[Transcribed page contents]
· · · · · · ·

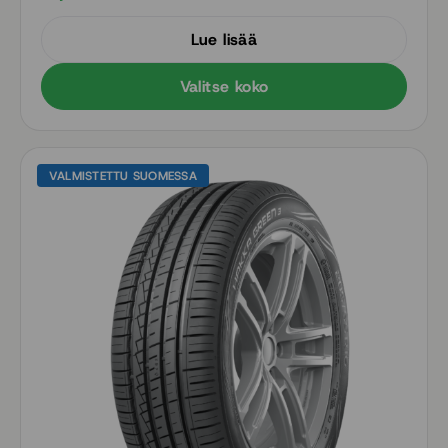
Aramid-sivupinnat parantavat kestävyyttä
Lue lisää
Valitse koko
VALMISTETTU SUOMESSA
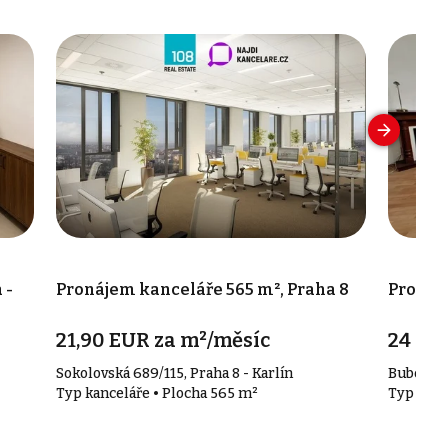
 -
Pronájem kanceláře 565 m², Praha 8
Pronáje
21,90 EUR za m²/měsíc
24 00
Sokolovská 689/115, Praha 8 - Karlín
Bubenečs
Typ kanceláře • Plocha 565 m²
Typ kanc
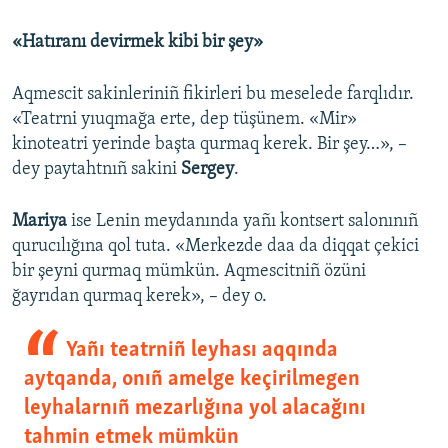
«Hatıranı devirmek kibi bir şey»
Aqmescit sakinleriniñ fikirleri bu meselede farqlıdır.
«Teatrni yıuqmağa erte, dep tüşünem. «Mir»
kinoteatri yerinde başta qurmaq kerek. Bir şey…», –
dey paytahtnıñ sakini
Sergey
.
Mariya
ise Lenin meydanında yañı kontsert salonınıñ
qurucılığına qol tuta. «Merkezde daa da diqqat çekici
bir şeyni qurmaq mümkün. Aqmescitniñ özüni
ğayrıdan qurmaq kerek», – dey o.
Yañı teatrniñ leyhası aqqında
aytqanda, onıñ amelge keçirilmegen
leyhalarnıñ mezarlığına yol alacağını
tahmin etmek mümkün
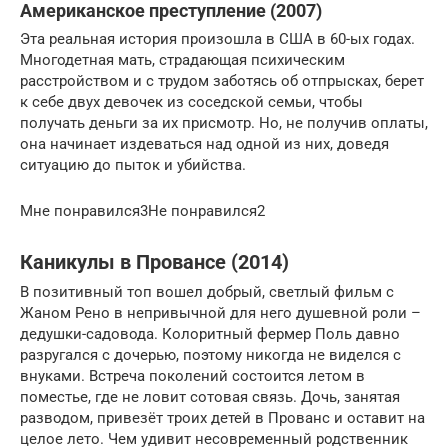
Американское преступление (2007)
Эта реальная история произошла в США в 60-ых годах.
Многодетная мать, страдающая психическим
расстройством и с трудом заботясь об отпрысках, берет
к себе двух девочек из соседской семьи, чтобы
получать деньги за их присмотр. Но, не получив оплаты,
она начинает издеваться над одной из них, доведя
ситуацию до пыток и убийства.
Мне понравился3Не понравился2
Каникулы в Провансе (2014)
В позитивный топ вошел добрый, светлый фильм с
Жаном Рено в непривычной для него душевной роли –
дедушки-садовода. Колоритный фермер Поль давно
разругался с дочерью, поэтому никогда не виделся с
внуками. Встреча поколений состоится летом в
поместье, где не ловит сотовая связь. Дочь, занятая
разводом, привезёт троих детей в Прованс и оставит на
целое лето. Чем удивит несовременный родственник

· · · · · · ·

* [What is expected]
What you return must match the records exactly, apart from the images, which are omitted.

* [Response]
Aramid-sivupinnat parantavat kestävyyttä
Lue lisää
Valitse koko
VALMISTETTU SUOMESSA
 -
Pronájem kanceláře 565 m², Praha 8
Pronáje
21,90 EUR za m²/měsíc
24 00
Sokolovská 689/115, Praha 8 - Karlín
Bubenečs
Typ kanceláře • Plocha 565 m²
Typ kanc
«Hatıranı devirmek kibi bir şey»
Aqmescit sakinleriniñ fikirleri bu meselede farqlıdır.
«Teatrni yıuqmağa erte, dep tüşünem. «Mir»
kinoteatri yerinde başta qurmaq kerek. Bir şey…», –
dey paytahtnıñ sakini
Sergey
.
Mariya
ise Lenin meydanında yañı kontsert salonınıñ
qurucılığına qol tuta. «Merkezde daa da diqqat çekici
bir şeyni qurmaq mümkün. Aqmescitniñ özüni
ğayrıdan qurmaq kerek», – dey o.
Yañı teatrniñ leyhası aqqında
aytqanda, onıñ amelge keçirilmegen
leyhalarnıñ mezarlığına yol alacağını
tahmin etmek mümkün
Американское преступление (2007)
Эта реальная история произошла в США в 60-ых годах.
Многодетная мать, страдающая психическим
расстройством и с трудом заботясь об отпрысках, берет
к себе двух девочек из соседской семьи, чтобы
получать деньги за их присмотр. Но, не получив оплаты,
она начинает издеваться над одной из них, доведя
ситуацию до пыток и убийства.
Мне понравился3Не понравился2
Каникулы в Провансе (2014)
В позитивный топ вошел добрый, светлый фильм с
Жаном Рено в непривычной для него душевной роли –
дедушки-садовода. Колоритный фермер Поль давно
разругался с дочерью, поэтому никогда не виделся с
внуками. Встреча поколений состоится летом в
поместье, где не ловит сотовая связь. Дочь, занятая
разводом, привезёт троих детей в Прованс и оставит на
целое лето. Чем удивит несовременный родственник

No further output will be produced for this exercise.